=== About this exercise ===
Set down a faithful copy of every record below, with no images.

[Available data]

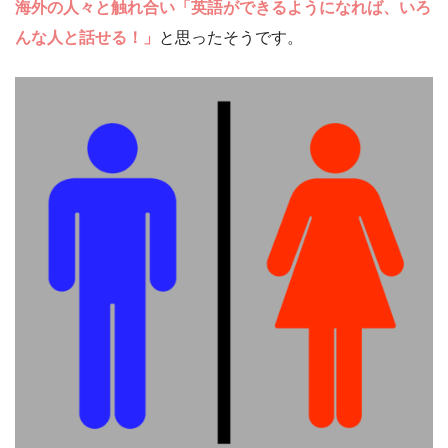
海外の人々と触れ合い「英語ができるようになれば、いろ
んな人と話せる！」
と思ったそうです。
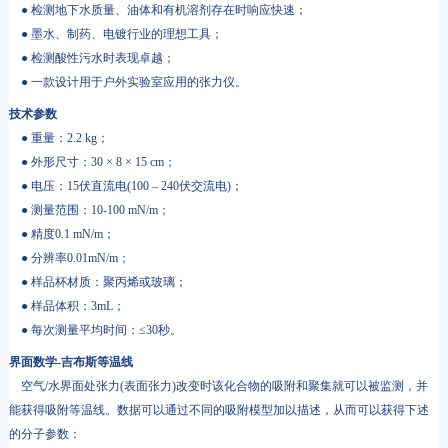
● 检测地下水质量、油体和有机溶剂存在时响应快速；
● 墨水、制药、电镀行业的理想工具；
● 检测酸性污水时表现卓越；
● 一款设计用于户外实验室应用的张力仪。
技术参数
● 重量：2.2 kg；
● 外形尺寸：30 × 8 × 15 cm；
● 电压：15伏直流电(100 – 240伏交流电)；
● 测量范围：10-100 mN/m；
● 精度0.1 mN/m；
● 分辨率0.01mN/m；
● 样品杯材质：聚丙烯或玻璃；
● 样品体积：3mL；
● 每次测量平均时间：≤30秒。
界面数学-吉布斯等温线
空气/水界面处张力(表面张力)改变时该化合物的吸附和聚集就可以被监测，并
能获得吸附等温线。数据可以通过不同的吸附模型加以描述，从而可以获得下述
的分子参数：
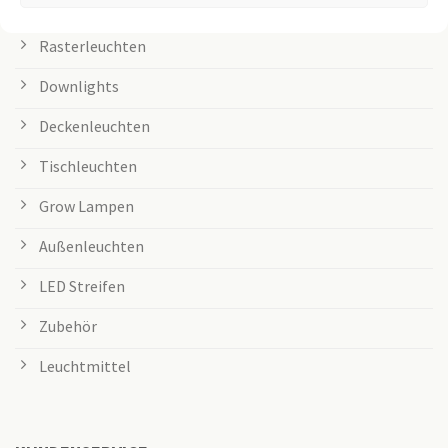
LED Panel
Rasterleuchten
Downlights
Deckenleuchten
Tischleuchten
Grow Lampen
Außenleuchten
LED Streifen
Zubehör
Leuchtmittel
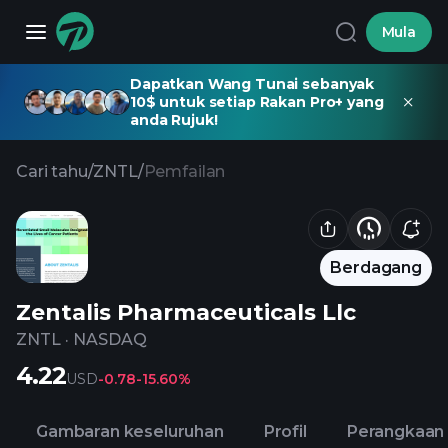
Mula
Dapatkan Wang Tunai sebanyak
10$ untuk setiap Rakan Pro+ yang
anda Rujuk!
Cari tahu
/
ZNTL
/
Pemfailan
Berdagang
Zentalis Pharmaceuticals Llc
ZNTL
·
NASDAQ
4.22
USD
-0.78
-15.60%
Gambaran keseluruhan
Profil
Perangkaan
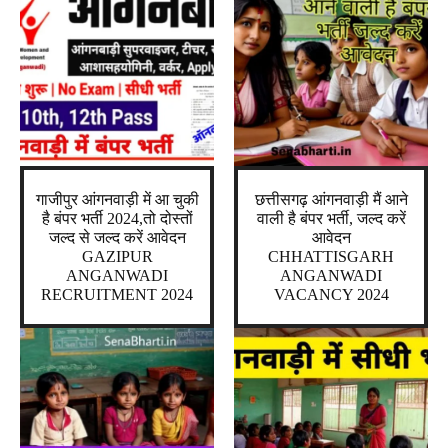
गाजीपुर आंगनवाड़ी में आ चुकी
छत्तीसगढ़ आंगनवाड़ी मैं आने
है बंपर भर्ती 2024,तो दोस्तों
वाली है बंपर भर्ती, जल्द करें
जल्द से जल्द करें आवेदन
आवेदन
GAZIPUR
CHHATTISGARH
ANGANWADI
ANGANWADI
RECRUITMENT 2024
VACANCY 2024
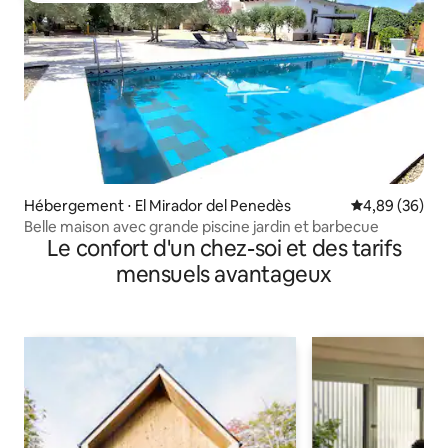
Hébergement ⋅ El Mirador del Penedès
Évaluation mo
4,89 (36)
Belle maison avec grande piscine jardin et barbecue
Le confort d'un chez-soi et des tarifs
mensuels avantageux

[/Available data]

=== Answer to this task ===
海外の人々と触れ合い「英語ができるようになれば、いろ
んな人と話せる！」
と思ったそうです。
● 检测地下水质量、油体和有机溶剂存在时响应快速；
● 墨水、制药、电镀行业的理想工具；
● 检测酸性污水时表现卓越；
● 一款设计用于户外实验室应用的张力仪。
技术参数
● 重量：2.2 kg；
● 外形尺寸：30 × 8 × 15 cm；
● 电压：15伏直流电(100 – 240伏交流电)；
● 测量范围：10-100 mN/m；
● 精度0.1 mN/m；
● 分辨率0.01mN/m；
● 样品杯材质：聚丙烯或玻璃；
● 样品体积：3mL；
● 每次测量平均时间：≤30秒。
界面数学-吉布斯等温线
空气/水界面处张力(表面张力)改变时该化合物的吸附和聚集就可以被监测，并
能获得吸附等温线。数据可以通过不同的吸附模型加以描述，从而可以获得下述
的分子参数：
LED Panel
Rasterleuchten
Downlights
Deckenleuchten
Tischleuchten
Grow Lampen
Außenleuchten
LED Streifen
Zubehör
Leuchtmittel
Mula
Dapatkan Wang Tunai sebanyak
10$ untuk setiap Rakan Pro+ yang
anda Rujuk!
Cari tahu
/
ZNTL
/
Pemfailan
Berdagang
Zentalis Pharmaceuticals Llc
ZNTL
·
NASDAQ
4.22
USD
-0.78
-15.60%
Gambaran keseluruhan
Profil
Perangkaan
गाजीपुर आंगनवाड़ी में आ चुकी
छत्तीसगढ़ आंगनवाड़ी मैं आने
है बंपर भर्ती 2024,तो दोस्तों
वाली है बंपर भर्ती, जल्द करें
जल्द से जल्द करें आवेदन
आवेदन
GAZIPUR
CHHATTISGARH
ANGANWADI
ANGANWADI
RECRUITMENT 2024
VACANCY 2024
Hébergement ⋅ El Mirador del Penedès
Évaluation mo
4,89 (36)
Belle maison avec grande piscine jardin et barbecue
Le confort d'un chez-soi et des tarifs
mensuels avantageux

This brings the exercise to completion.